_WORK REQUEST_: Your answer must be the exact lines below, starting with the line with "semper quis lectus.Vestibulum" and going on through the line with "pour autant proposer de", both included, with no pictures.

= Beginning of Section =

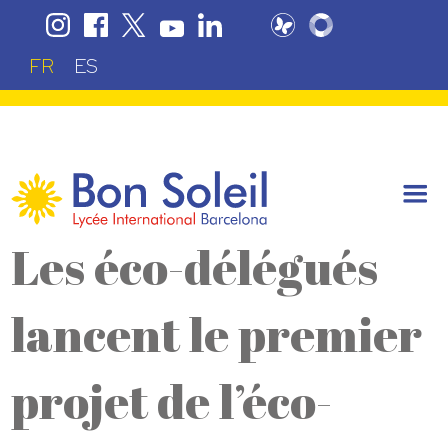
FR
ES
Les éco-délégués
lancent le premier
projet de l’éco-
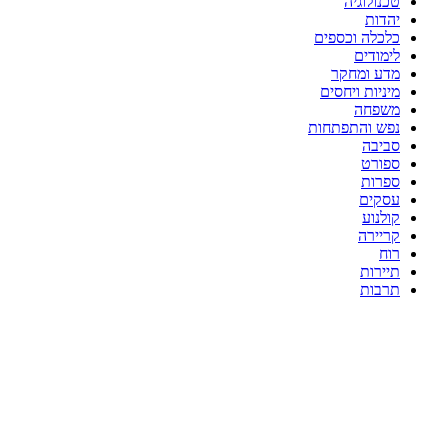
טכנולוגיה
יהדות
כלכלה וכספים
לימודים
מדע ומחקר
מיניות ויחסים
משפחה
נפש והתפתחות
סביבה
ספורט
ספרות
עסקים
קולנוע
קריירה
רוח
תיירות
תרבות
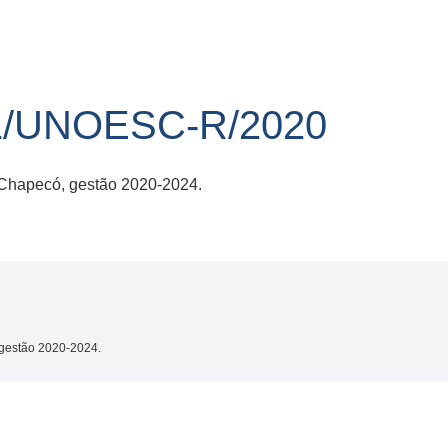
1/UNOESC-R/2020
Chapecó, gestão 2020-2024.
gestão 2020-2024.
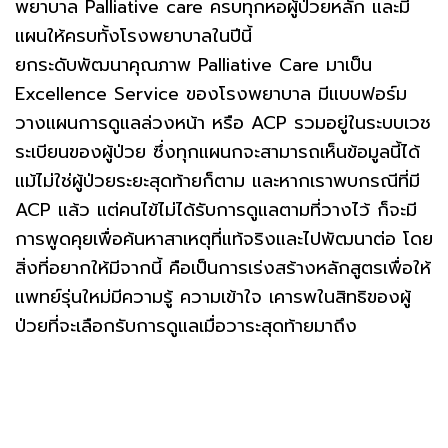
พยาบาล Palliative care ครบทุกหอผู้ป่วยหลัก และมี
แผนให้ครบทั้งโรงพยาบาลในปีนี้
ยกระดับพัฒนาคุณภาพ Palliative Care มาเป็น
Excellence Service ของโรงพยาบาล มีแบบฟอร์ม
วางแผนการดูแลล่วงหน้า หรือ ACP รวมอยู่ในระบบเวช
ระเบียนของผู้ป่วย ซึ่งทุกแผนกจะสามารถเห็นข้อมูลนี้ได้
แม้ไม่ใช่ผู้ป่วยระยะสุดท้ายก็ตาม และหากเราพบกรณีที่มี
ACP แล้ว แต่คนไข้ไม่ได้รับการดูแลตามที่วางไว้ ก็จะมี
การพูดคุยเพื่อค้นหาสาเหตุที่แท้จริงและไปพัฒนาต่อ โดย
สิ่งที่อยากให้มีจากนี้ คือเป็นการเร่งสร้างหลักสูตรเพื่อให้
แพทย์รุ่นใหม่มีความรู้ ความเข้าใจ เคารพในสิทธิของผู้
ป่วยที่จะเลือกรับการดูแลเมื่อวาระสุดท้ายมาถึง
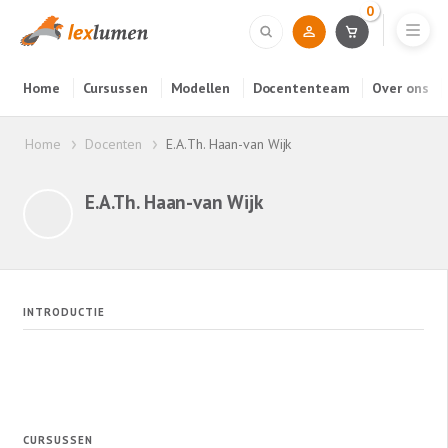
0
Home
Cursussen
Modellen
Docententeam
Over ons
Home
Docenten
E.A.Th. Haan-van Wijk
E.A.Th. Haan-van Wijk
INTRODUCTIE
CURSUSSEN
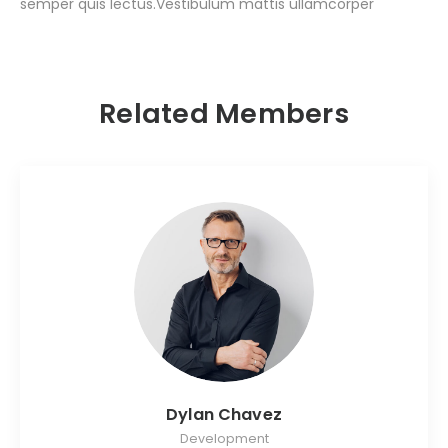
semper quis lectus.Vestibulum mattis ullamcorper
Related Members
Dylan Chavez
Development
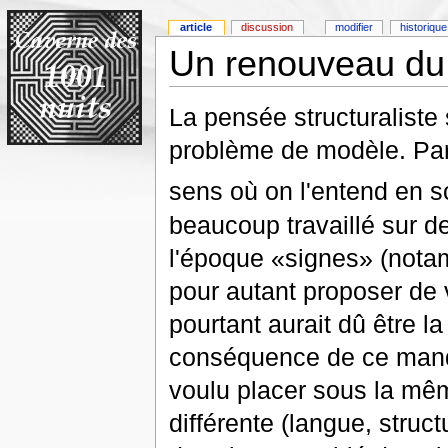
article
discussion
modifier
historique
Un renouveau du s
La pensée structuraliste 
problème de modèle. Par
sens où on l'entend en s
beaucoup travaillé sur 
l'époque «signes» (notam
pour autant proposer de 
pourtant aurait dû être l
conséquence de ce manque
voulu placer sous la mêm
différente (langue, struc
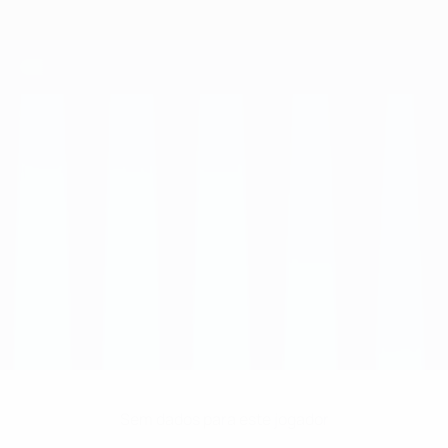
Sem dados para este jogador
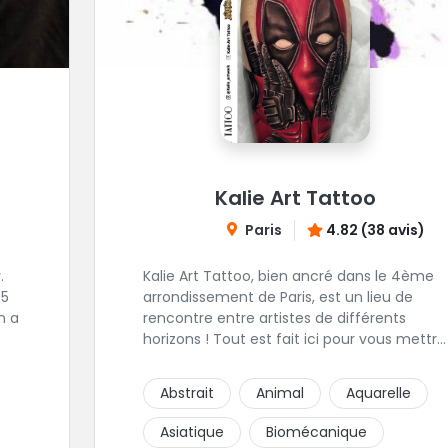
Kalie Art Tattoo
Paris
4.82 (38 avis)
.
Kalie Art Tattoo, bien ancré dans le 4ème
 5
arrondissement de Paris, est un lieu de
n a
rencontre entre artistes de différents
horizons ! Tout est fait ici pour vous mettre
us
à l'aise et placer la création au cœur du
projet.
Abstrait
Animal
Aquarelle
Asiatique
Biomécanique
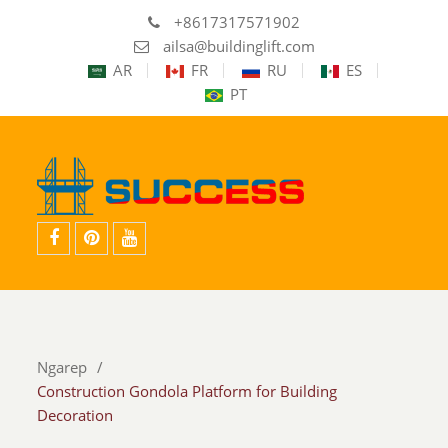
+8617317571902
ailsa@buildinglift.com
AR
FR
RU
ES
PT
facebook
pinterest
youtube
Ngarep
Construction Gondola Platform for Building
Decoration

= End of Section =

_ANSWER TO THIS EXERCISE_:
semper quis lectus.Vestibulum mattis ullamcorper
Related Members
Dylan Chavez
Development
article
discussion
modifier
historique
Un renouveau du s
La pensée structuraliste 
problème de modèle. Par
sens où on l'entend en s
beaucoup travaillé sur 
l'époque «signes» (notam
pour autant proposer de 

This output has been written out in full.